Avez-vous le sentiment que le rugby féminin souffre d’une absence de structuration ?
J’ai la chance d’évoluer dans un club (Montpellier.N.D.L.R.) qui est très bien structuré. Toutes les filles n’ont pas cette chance. Notre sport est toujours amateur. Nous avons toutes un emploi à côté du rugby, qui ne nous permet pas de profiter de plages de récupération. C’est un exemple parmi d’autres. J’ai vraiment le sentiment que le jeu évolue beaucoup plus vite que les structures et les règlements, ce qui rend la pratique du sport dangereuse. Je regrette quand même que l’on attende un accident comme celui d’Alice pour se poser les bonnes questions.

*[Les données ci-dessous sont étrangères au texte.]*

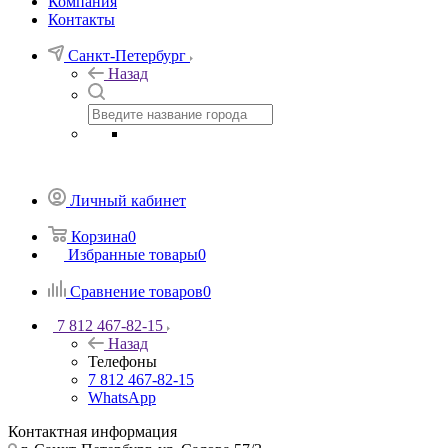
Компания
Контакты
Санкт-Петербург
Назад
Личный кабинет
Корзина
0
Избранные товары
0
Сравнение товаров
0
7 812 467-82-15
Назад
Телефоны
7 812 467-82-15
WhatsApp
Контактная информация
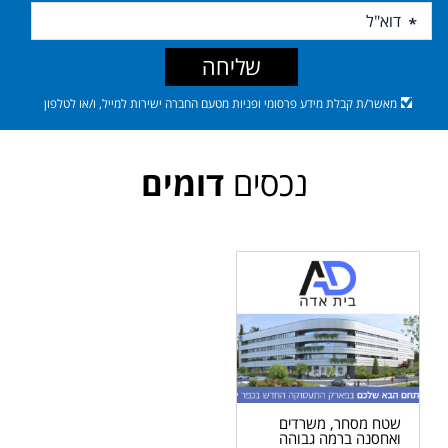
שליחה
מאשר/ת קבלת מידע פרסומי ופניות מטעם החברה ישירות למייל, ו/או לטלפון
נכסים
דומים
שטח מסחר, משרדים
ואחסנה ברמה גבוהה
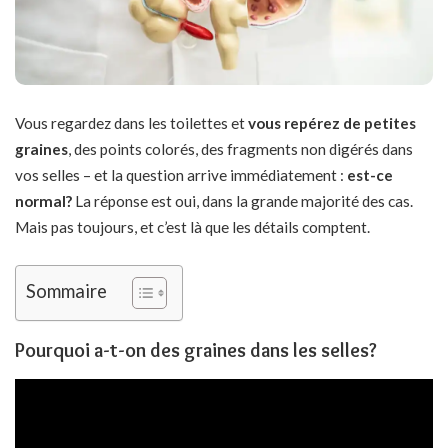
Vous regardez dans les toilettes et
vous repérez de petites
graines
, des points colorés, des fragments non digérés dans
vos selles – et la question arrive immédiatement :
est-ce
normal?
La réponse est oui, dans la grande majorité des cas.
Mais pas toujours, et c’est là que les détails comptent.
Sommaire
Pourquoi a-t-on des graines dans les selles?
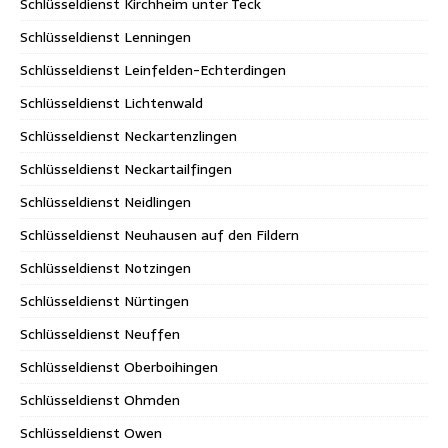
Schlüsseldienst Kirchheim unter Teck
Schlüsseldienst Lenningen
Schlüsseldienst Leinfelden-Echterdingen
Schlüsseldienst Lichtenwald
Schlüsseldienst Neckartenzlingen
Schlüsseldienst Neckartailfingen
Schlüsseldienst Neidlingen
Schlüsseldienst Neuhausen auf den Fildern
Schlüsseldienst Notzingen
Schlüsseldienst Nürtingen
Schlüsseldienst Neuffen
Schlüsseldienst Oberboihingen
Schlüsseldienst Ohmden
Schlüsseldienst Owen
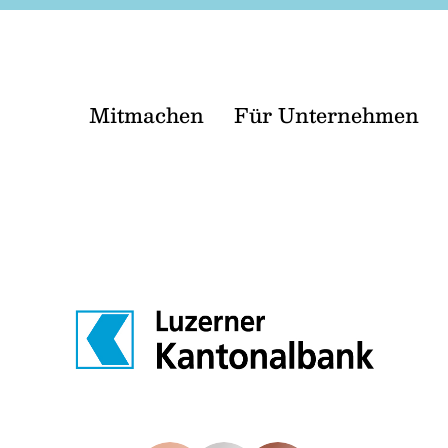
Mitmachen
Für Unternehmen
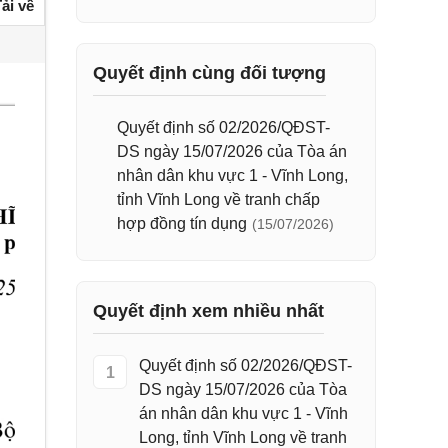
ải về
Quyết định cùng đối tượng
Quyết định số 02/2026/QĐST-
DS ngày 15/07/2026 của Tòa án
nhân dân khu vực 1 - Vĩnh Long,
tỉnh Vĩnh Long về tranh chấp
hợp đồng tín dụng
(15/07/2026)
Quyết định xem nhiều nhất
Quyết định số 02/2026/QĐST-
1
DS ngày 15/07/2026 của Tòa
án nhân dân khu vực 1 - Vĩnh
Long, tỉnh Vĩnh Long về tranh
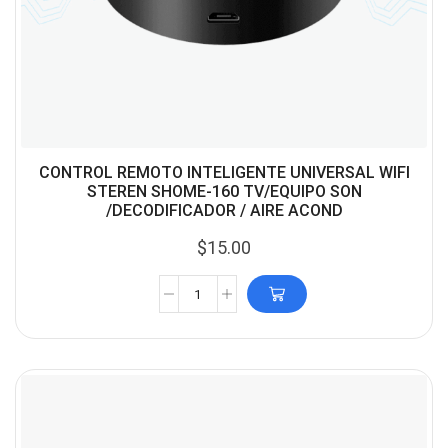
CONTROL REMOTO INTELIGENTE UNIVERSAL WIFI
STEREN SHOME-160 TV/EQUIPO SON
/DECODIFICADOR / AIRE ACOND
$
15.00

Êtes-vous bien encadrée sur le plan médical ?
La question se pose. À l’heure actuelle, je ne suis pas sûre que tous les clubs de Top 8 ou en Armelle-Auclair (la deuxième division féminine) bénéficient par exemple des services d’un kinésithérapeute. Aujourd’hui, beaucoup de gens se demandent si on pousse les mêlées en Top 8. Mais oui, on les pousse ! Le Top 8 est en catégorie A, ce qui signifie que nous avons les mêmes règles que les joueurs de Top 14. Seulement, nous n’avons pas les mêmes obligations médicales. C’est regrettable d’évoquer ce sujet alors qu’un drame vient d’arriver, mais il faut le dire. Ceci dit, je me garde tout jugement car je ne sais pas ce qui s’est passé à Lille ce jour-là. Peut-être Alice avait passé une IRM du rachis.
Comprenez-vous que les joueuses de première ligne du Top 8 ne soient pas obligatoirement soumises à un examen du rachis ?
Notre seule obligation est d’avoir un coup de tampon médical sur la licence nous autorisant à jouer en première ligne. Après, c’est au bon vouloir du médecin. Il n’y pas d’obligation fédérale. Je sais que certaines joueuses qui évoluent avec moi en première ligne ou dans le cinq de devant n’ont jamais passé d’IRM du rachis cervical. En revanche, c’est obligatoire pour toutes les internationales. Pour être éligibles à l’équipe de France, c’est obligatoire, quel que soit le poste. Mais, en Top 8, il n’y a pas d’obligation, c’est dommage.
Seriez-vous favorable de rendre obligatoire un examen du rachis cervical pour toutes les joueuses de première ligne évoluant en Top 8 ?
Évidemment que j’y suis favorable. Si ça peut éviter des accidents, il faut le faire.